A velha babá não tivera pena do menino. Quando a mãe chegou cansada do trabalho contou e aumentou todas as suas peraltices. Sem dó. “Ele ergueu minha saia Dona Ana! E disse absurdos a um senhor que veio trazer leite!”

A mãe, uma senhora calma, fitou-o decepcionada. Não disse uma palavra áspera nem o castigou. Com o semblante um pouco triste, sentou-se languidamente no sofá e disse ao pequeno danadinho: “-Estou desgostosa com você. Ouviu? Você não deveria ter feito nada disso. Confie em você e me decepcionou”.

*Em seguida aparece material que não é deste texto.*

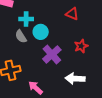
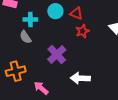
cyan circle: (41, 32) -> (55, 11), moved
red star: (81, 46) -> (82, 31), moved

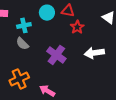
white arrow: (80, 78) -> (94, 53), moved

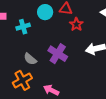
gray semicircle: (22, 44) -> (30, 59), moved

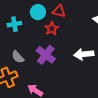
red star: (76, 24) -> (52, 29), moved

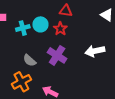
cyan circle: (38, 12) -> (40, 24), moved

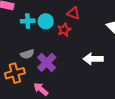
purple cross: (57, 55) -> (47, 62), moved
gray semicircle: (30, 60) -> (27, 54), turned -72

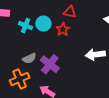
cyan cross: (28, 21) -> (26, 26), turned 32

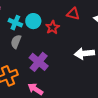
red triangle: (70, 12) -> (73, 14), moved
gray semicircle: (29, 58) -> (16, 42), moved, turned 136

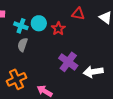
white arrow: (84, 53) -> (93, 72), moved
purple cross: (39, 62) -> (68, 62), moved

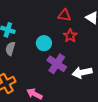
cyan circle: (39, 23) -> (44, 43), moved
red star: (58, 29) -> (70, 36), moved

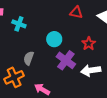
red star: (70, 36) -> (89, 44), moved
gray semicircle: (10, 49) -> (29, 58), moved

Dito isso, pôs-se a chorar. Não pelas travessuras inocentes do pequeno, mas pela dolorosa partida do marido que agora, deveria estar nos braços da sua amiga, sua melhor amiga. "Ah Joana, eu ficarei melhor sem ele." Disse Dona Ana olhando a babá e referindo-se ao traidor que partira sem deixar nada na conta corrente.

Mas, ele não compreendeu. Debruçado na sacada, sentia todo o peso do mundo em seus ombros. Não poderia existir dor maior: Decepcionou a mãe! Quão perverso tinha sido para conseguir decepcionar àqueles olhinhos tão azuis. Certamente ela choraria a noite inteira e tudo seria culpa dele!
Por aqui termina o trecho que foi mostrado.